Wednesday, March 10, 2010

The Silk Road

We are off to Central Asia late next month.  Mr. Wonderful likes to travel to exotic places, provided there are luxuries to be had somewhere.  Thus, we’ll be stopping in Istanbul on the way home.  Our travel coordinator sent us a report yesterday about the status of our visa applications.  Visas have been obtained for Uzbekistan, Kyrgyzstan, and Tajikistan.  Now we are waiting for visas from Kazakhstan and Turkmenistan.  The trip is called a visit to Five ‘Stans.  You really have to want to go there.  First, the visa application process is paper intensive and expensive.  Then you send off your paperwork and passport to a company that specializes in getting travel documents.  Then you wait, and wait. 

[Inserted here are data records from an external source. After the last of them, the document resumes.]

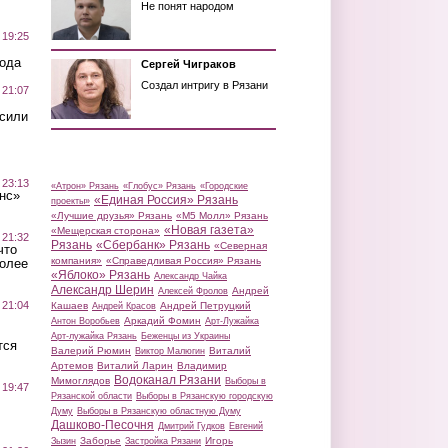
Не понят народом
 19:25
вода
Сергей Чиграков
Создал интригу в Рязани
 21:07
осили
 23:13
«Атрон» Рязань
«Глобус» Рязань
«Городские
нс»
«Единая Россия» Рязань
проекты»
«Лучшие друзья» Рязань
«М5 Молл» Рязань
«Новая газета»
«Мещерская сторона»
 21:32
Рязань
«Сбербанк» Рязань
«Северная
что
компания»
«Справедливая Россия» Рязань
более
«Яблоко» Рязань
Александр Чайка
Александр Шерин
Андрей
Алексей Фролов
 21:04
Кашаев
Андрей Петруцкий
Андрей Красов
Аркадий Фомин
Антон Воробьев
Арт-Лужайка
Арт-лужайка Рязань
Беженцы из Украины
тся
Валерий Рюмин
Виталий
Виктор Малюгин
Артемов
Виталий Ларин
Владимир
Водоканал Рязани
Мимоглядов
Выборы в
 19:47
Рязанской области
Выборы в Рязанскую городскую
Думу
Выборы в Рязанскую областную Думу
Дашково-Песочня
Дмитрий Гудков
Евгений
Заборье
Игорь
Зызин
Застройка Рязани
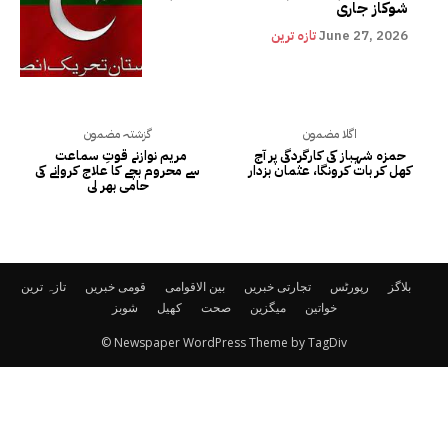
شوکاز جاری
June 27, 2026
تازہ ترین
اگلا مضمون
گزشتہ مضمون
حمزہ شہباز کی کارگردگی پر آج
مریم نوازنے قوتِ سماعت
کھل کر بات کرونگا، عثمان بزدار
سے محروم بچے کا علاج کروانے کی
حامی بھر لی
بلاگز
رپورٹس
تجارتی خبریں
بین الاقوامی
قومی خبریں
تازہ ترین
خواتین
میگزین
صحت
کھیل
شوبز
© Newspaper WordPress Theme by TagDiv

In the meantime, we are attacking the reading list that came with the trip itinerary. Mr. Wonderful is almost finished reading The Great Game: The Struggle for Empire in Central Asia (Kodansha Globe) by Peter Hopkirk about the imperial struggle for power in Central Asia between Victorian England and Tzarist Russia.  I am in the middle of Justin Marozzi’s Tamerlane: Sword of Islam, Conqueror of the World.  In the early 1400s, Spanish ambassador Ruy Gonzalez de Clavijo visited Samarkand, Tamerlane’s capital.  According to Marozzi:  “Everywhere he looked, Clavijo saw food… [meats,] fruits and vegetables including delicious Samarkand melons, grown in such abundance that many were cured and kept for a year.”  (p. 215).  While I doubt that we will see the “sheep with tails so fat they weighed twenty pounds” or silks and rubies from India in the shops of today’s Samarkand, the echoes of its history leap from the books on our reading list.